SUMMARY Kidney stones, of which the most common are calcium oxalate (CaOx) stones, affect 7 to 12% of the United States population and are responsible for 3% of all end-stage renal disease cases. Urine oxalate is derived from approximately 50% dietary sources and 50% from endogenous synthesis through various pathways. Though it is well established that approximately 80% of the endogenous oxalate is produced in the liver, the pathways for oxalate production are not well characterized. Our hypothesis is that glycolate is a major source of oxalate and that the renal reabsorption of glycolate leads to renal synthesis of oxalate. Establishing the role of glycolate in renal and liver synthesis of oxalate has implications for patients with the hereditary disease primary hyperoxaluria (PH), in which excessive endogenous oxalate production leads to severe recurrent CaOx kidney stones. Establishing these pathways could lead to new treatments to inhibit glycolate oxidation, resulting in reduced oxalate production. This proposal will 1) test if the metabolism of glycolate contributes to endogenous oxalate synthesis by performing primed, steady state, continuous intravenous infusions of the stable isotope of glycolate, carbon- 13 glycolate, in healthy volunteers. 2) test the hypothesis that glycolate is metabolized to oxalate in proximal tubule cells using a human proximal tubule cell line and freshly isolated human proximal tubule fragments and 3) determine renal reabsorption and metabolism of glycolate using isolated rat kidney perfusions. The roles of the enzyme hydroxyacid oxidase 2 (HAO2) and glyoxylate reductase (GR) will be defined in the context of this conversion. The mentoring team and training plan associated with this proposal will ensure that the candidate reaches the level of expertise in analytical chemistry, metabolic research, and human and animal studies that are necessary to meet her goals. The candidate's long-term objective is to lead a strong independent research program in the field of oxalate metabolism and the clinical disorders associated with it, including the primary hyperoxalurias.

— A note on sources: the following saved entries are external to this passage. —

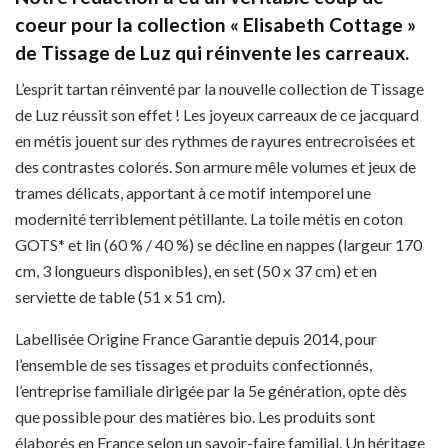
coeur pour la collection « Elisabeth Cottage »
de Tissage de Luz qui réinvente les carreaux.
L’esprit tartan réinventé par la nouvelle collection de Tissage
de Luz réussit son effet ! Les joyeux carreaux de ce jacquard
en métis jouent sur des rythmes de rayures entrecroisées et
des contrastes colorés. Son armure mêle volumes et jeux de
trames délicats, apportant à ce motif intemporel une
modernité terriblement pétillante. La toile métis en coton
GOTS* et lin (60 % / 40 %) se décline en nappes (largeur 170
cm, 3 longueurs disponibles), en set (50 x 37 cm) et en
serviette de table (51 x 51 cm).
Labellisée Origine France Garantie depuis 2014, pour
l’ensemble de ses tissages et produits confectionnés,
l’entreprise familiale dirigée par la 5e génération, opte dès
que possible pour des matières bio. Les produits sont
élaborés en France selon un savoir-faire familial. Un héritage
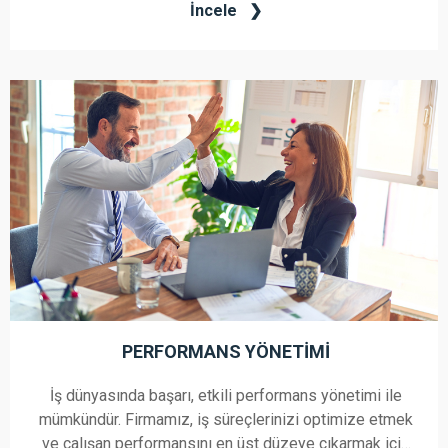
İncele
uzmanlaşmış bir danışmanlık firması olarak,
şirketinizin ihtiyaçlarına uygun en iyi yetenekleri
çekmenize ve işe almanıza yardımcı oluyoruz.
PERFORMANS YÖNETIMI
İş dünyasında başarı, etkili performans yönetimi ile
mümkündür. Firmamız, iş süreçlerinizi optimize etmek
ve çalışan performansını en üst düzeye çıkarmak için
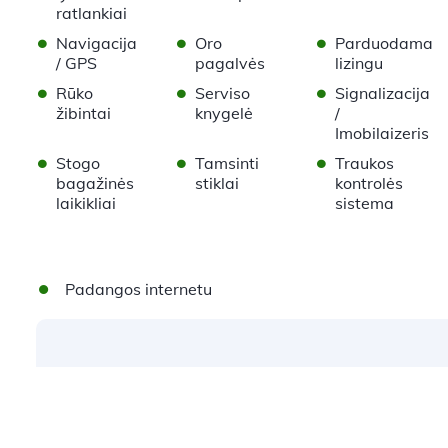
ratlankiai
•
•
•
Navigacija
Oro
Parduodama
/ GPS
pagalvės
lizingu
•
•
•
Rūko
Serviso
Signalizacija
žibintai
knygelė
/
Imobilaizeris
•
•
•
Stogo
Tamsinti
Traukos
bagažinės
stiklai
kontrolės
laikikliai
sistema
Padangos internetu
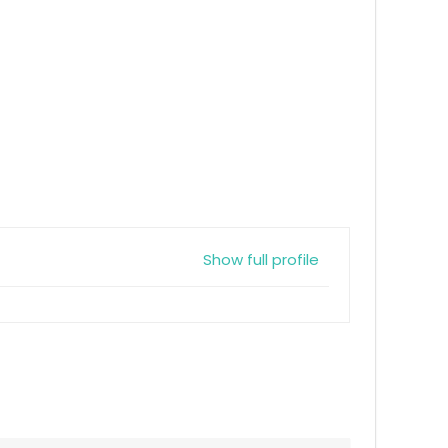
Show full profile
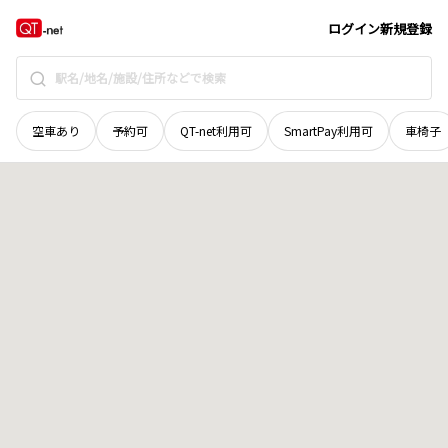
山口県
下関市
千鳥ケ丘町
地域選択で探す
ログイン
新規登録
空車あり
予約可
QT-net利用可
SmartPay利用可
車椅子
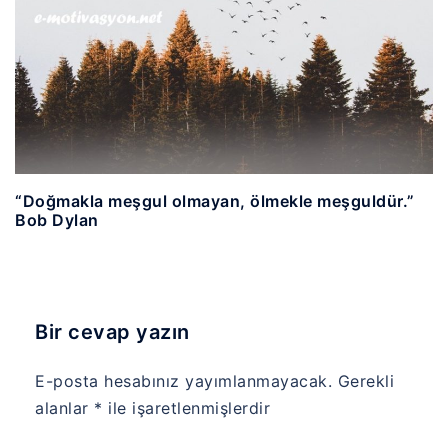
“Doğmakla meşgul olmayan, ölmekle meşguldür.”
Bob Dylan
Bir cevap yazın
E-posta hesabınız yayımlanmayacak.
Gerekli
alanlar
*
ile işaretlenmişlerdir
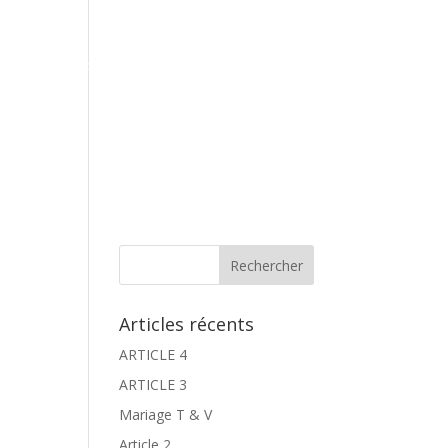
Contact
Espace Galeries
Réservation
Articles récents
ARTICLE 4
ARTICLE 3
Mariage T & V
Article 2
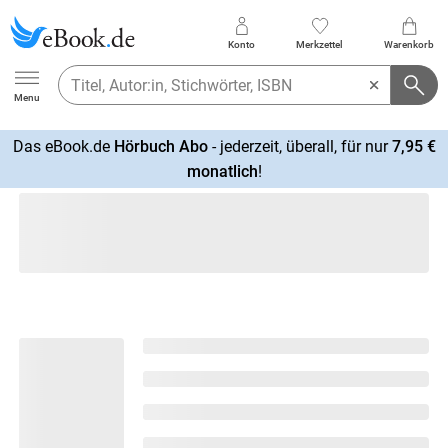
Konto
Merkzettel
Warenkorb
Ebook.de
Menu
Das eBook.de
Hörbuch Abo
- jederzeit, überall, für nur
7,95 €
mehr
monatlich
!
erfahren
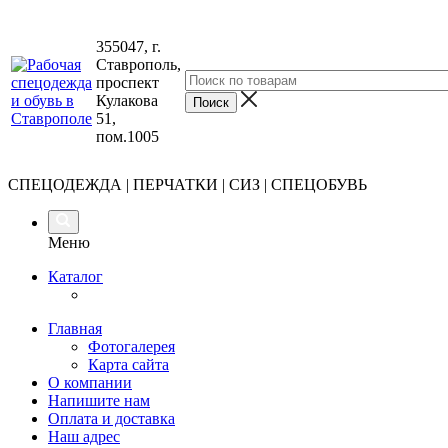
355047, г.
Ставрополь,
проспект
Кулакова
51,
пом.1005
СПЕЦОДЕЖДА | ПЕРЧАТКИ | СИЗ | СПЕЦОБУВЬ
Меню
Каталог
Главная
Фотогалерея
Карта сайта
О компании
Напишите нам
Оплата и доставка
Наш адрес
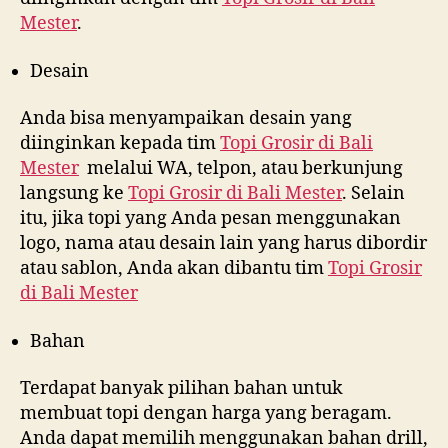
Mester
.
Desain
Anda bisa menyampaikan desain yang
diinginkan kepada tim
Topi Grosir di
Bali
Mester
melalui WA, telpon, atau berkunjung
langsung ke
Topi Grosir di
Bali Mester
. Selain
itu, jika topi yang Anda pesan menggunakan
logo, nama atau desain lain yang harus dibordir
atau sablon, Anda akan dibantu tim
Topi Grosir
di
Bali Mester
Bahan
Terdapat banyak pilihan bahan untuk
membuat topi dengan harga yang beragam.
Anda dapat memilih menggunakan bahan drill,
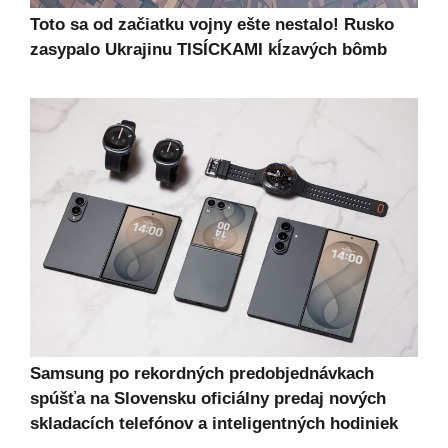
Toto sa od začiatku vojny ešte nestalo! Rusko
zasypalo Ukrajinu TISÍCKAMI kĺzavých bômb
Samsung po rekordných predobjednávkach
spúšťa na Slovensku oficiálny predaj nových
skladacích telefónov a inteligentných hodiniek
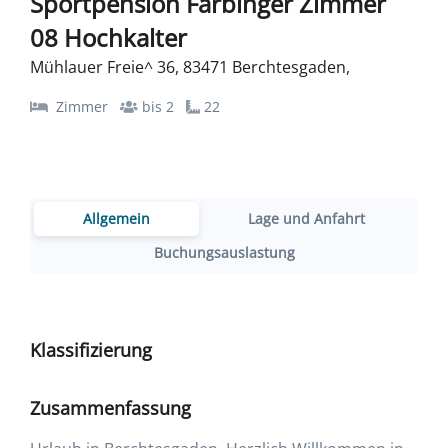
Sportpension Färbinger Zimmer
08 Hochkalter
Mühlauer Freie^ 36, 83471 Berchtesgaden,
Zimmer
bis 2
22
Allgemein
Lage und Anfahrt
Buchungsauslastung
Klassifizierung
Zusammenfassung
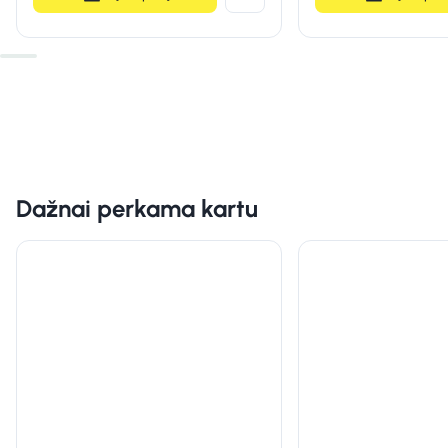
Dažnai perkama kartu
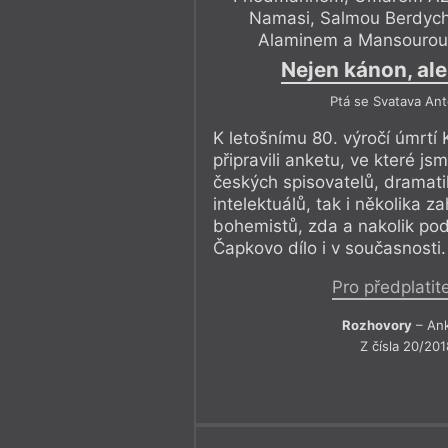
Namasi, Salmou Berdyc
Alaminem a Mansourou 
Nejen kánon, ale
Ptá se Svatava An
K letošnímu 80. výročí úmrtí
připravili anketu, ve které jsm
českých spisovatelů, dramati
intelektuálů, tak i několika z
bohemistů, zda a nakolik pod
Čapkovo dílo i v současnosti.
Pro předplatit
Rozhovory
– An
Z čísla 20/201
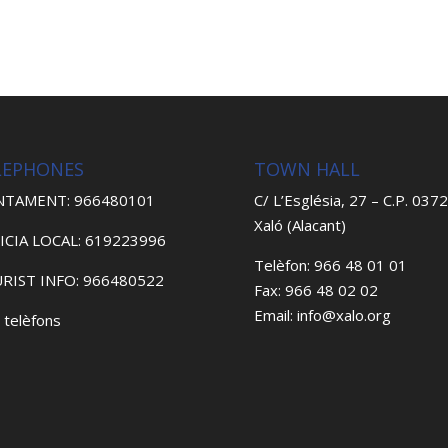
LEPHONES
TOWN HALL
NTAMENT: 966480101
C/ L’Església, 27 – C.P. 037
Xaló (Alacant)
ICIA LOCAL: 619223996
Telèfon: 966 48 01 01
RIST INFO: 966480522
Fax: 966 48 02 02
Email: info@xalo.org
 telèfons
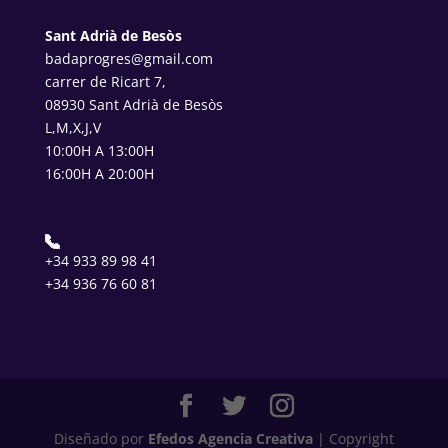
Sant Adrià de Besòs
badaprogres@gmail.com
carrer de Ricart 7,
08930 Sant Adrià de Besòs
L,M,X,J,V
10:00H A 13:00H
16:00H A 20:00H
+34 933 89 98 41
+34 936 76 60 81
Diseñado por
Efedos Agencia Creativa
| Copyright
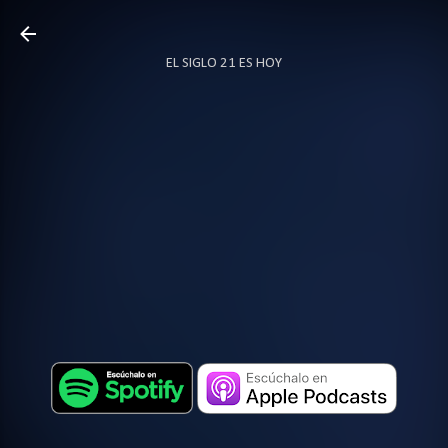
Ir al contenido principal
EL SIGLO 21 ES HOY
TODO SOBRE PODCAST
MÁS…
LOCUTOR.CO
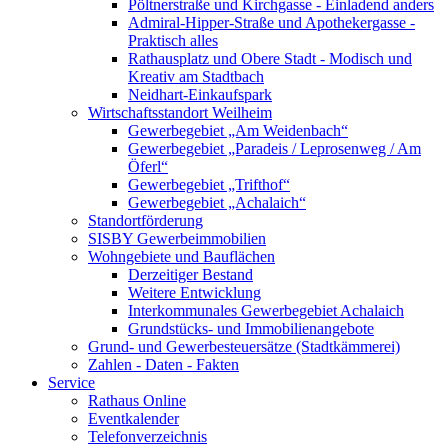
Pöltnerstraße und Kirchgasse - Einladend anders
Admiral-Hipper-Straße und Apothekergasse -
Praktisch alles
Rathausplatz und Obere Stadt - Modisch und
Kreativ am Stadtbach
Neidhart-Einkaufspark
Wirtschaftsstandort Weilheim
Gewerbegebiet „Am Weidenbach“
Gewerbegebiet „Paradeis / Leprosenweg / Am
Öferl“
Gewerbegebiet „Trifthof“
Gewerbegebiet „Achalaich“
Standortförderung
SISBY Gewerbeimmobilien
Wohngebiete und Bauflächen
Derzeitiger Bestand
Weitere Entwicklung
Interkommunales Gewerbegebiet Achalaich
Grundstücks- und Immobilienangebote
Grund- und Gewerbesteuersätze (Stadtkämmerei)
Zahlen - Daten - Fakten
Service
Rathaus Online
Eventkalender
Telefonverzeichnis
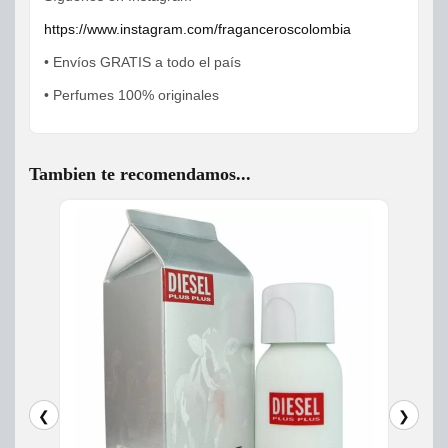
https://www.instagram.com/fraganceroscolombia
• Envíos GRATIS a todo el país
• Perfumes 100% originales
Tambien te recomendamos...
❮
❯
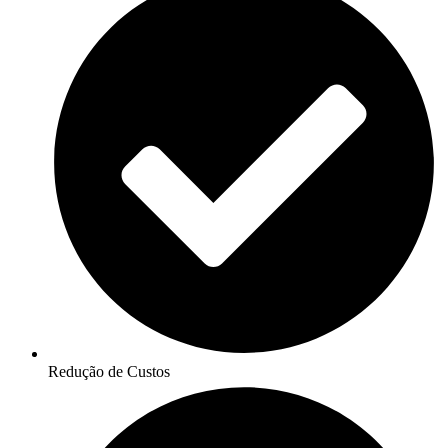
Redução de Custos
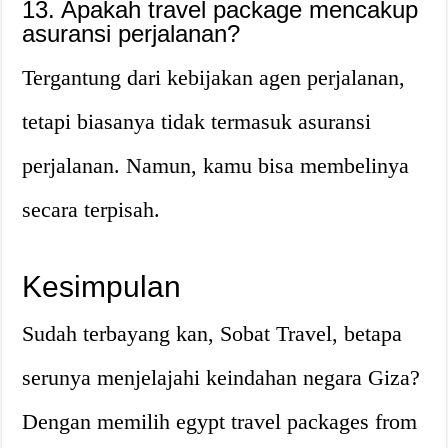
13. Apakah travel package mencakup
asuransi perjalanan?
Tergantung dari kebijakan agen perjalanan,
tetapi biasanya tidak termasuk asuransi
perjalanan. Namun, kamu bisa membelinya
secara terpisah.
Kesimpulan
Sudah terbayang kan, Sobat Travel, betapa
serunya menjelajahi keindahan negara Giza?
Dengan memilih egypt travel packages from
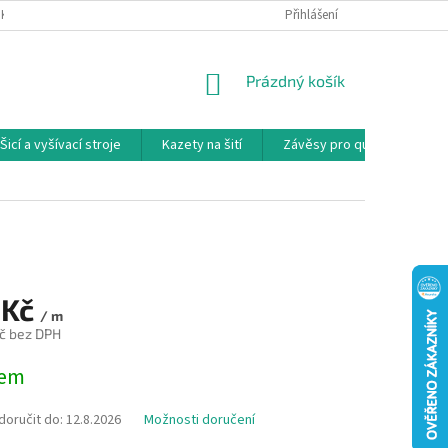
NKY
PODMÍNKY OCHRANY OSOBNÍCH ÚDAJŮ
Přihlášení
REKLAMAČNÍ PODMÍNKY
NÁKUPNÍ
Prázdný košík
KOŠÍK
Šicí a vyšívací stroje
Kazety na šití
Závěsy pro quilty
Ko
 Kč
/ m
č bez DPH
dem
oručit do:
12.8.2026
Možnosti doručení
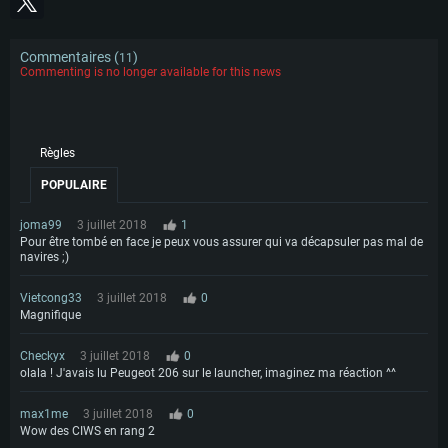
Commentaires (
)
11
Commenting is no longer available for this news
Règles
POPULAIRE
joma99
3 juillet 2018
1
Pour être tombé en face je peux vous assurer qui va décapsuler pas mal de
navires ;)
Vietcong33
3 juillet 2018
0
Magnifique
Checkyx
3 juillet 2018
0
olala ! J'avais lu Peugeot 206 sur le launcher, imaginez ma réaction ^^
max1me
3 juillet 2018
0
Wow des CIWS en rang 2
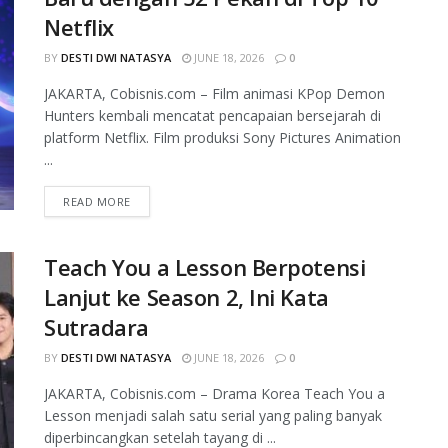
Netflix
BY
DESTI DWI NATASYA
JUNE 18, 2026
0
JAKARTA, Cobisnis.com – Film animasi KPop Demon
Hunters kembali mencatat pencapaian bersejarah di
platform Netflix. Film produksi Sony Pictures Animation
...
READ MORE
Teach You a Lesson Berpotensi
Lanjut ke Season 2, Ini Kata
Sutradara
BY
DESTI DWI NATASYA
JUNE 18, 2026
0
JAKARTA, Cobisnis.com – Drama Korea Teach You a
Lesson menjadi salah satu serial yang paling banyak
diperbincangkan setelah tayang di ...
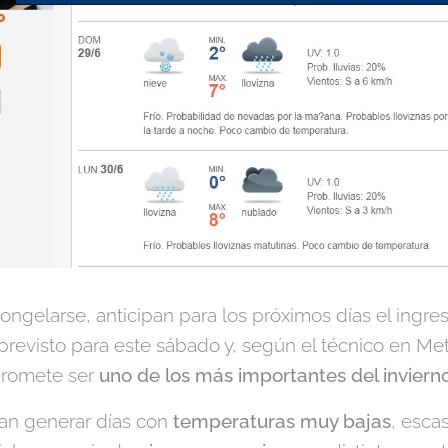
ngelarse, anticipan para los próximos días el ingr
 previsto para este sábado y, según el técnico en M
"promete ser
uno de los más importantes del inviern
ían generar días con
temperaturas muy bajas
, esca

摘要肾结石，其中最常见的是草酸钙(CaOx)结石，影响7%到12%的占所有终末期肾病病例的3%。尿草酸是来自大约50%的饮食来源，50%来自内源合成，通过各种小路。尽管众所周知，大约80%的内源草酸是在肝脏，草酸产生的途径还没有得到很好的描述。我们的假设是乙醇酸盐是草酸的一个主要来源，而且乙醇酸的肾脏重吸收导致肾脏合成草酸。确定乙醇酸在肾脏和肝脏草酸合成中的作用对患有遗传性疾病原发性高草酸尿症(PH)，内源性草酸产生过多导致严重复发的CaOx肾结石。建立这些途径可能会导致新的治疗方法乙醇酸盐氧化，导致草酸盐产量减少。这项提议将1)测试乙醇酸的代谢是否通过以下方式促进内源草酸的合成进行预置的、稳定状态的、持续静脉输注乙醇酸稳定同位素碳- 13乙醇酸盐，在健康志愿者中。2)检验乙醇酸在近端代谢为草酸的假设应用人近端小管细胞系和新鲜分离的人近端小管片段的肾小管细胞 3)用大鼠离体肾灌流测定乙醇酸在肾脏的重吸收和代谢。这个羟酸氧化酶2(HaO2)和乙醛酸还原酶(GR)的作用将在此转换的上下文。与此建议书相关的指导团队和培训计划将确保候选人达到分析化学、代谢研究以及人类和动物研究的专业水平这些都是实现她的目标所必需的。候选人的长期目标是领导一个强大的无党派人士草酸代谢和与之相关的临床疾病领域的研究方案，包括原发的高草酸尿症。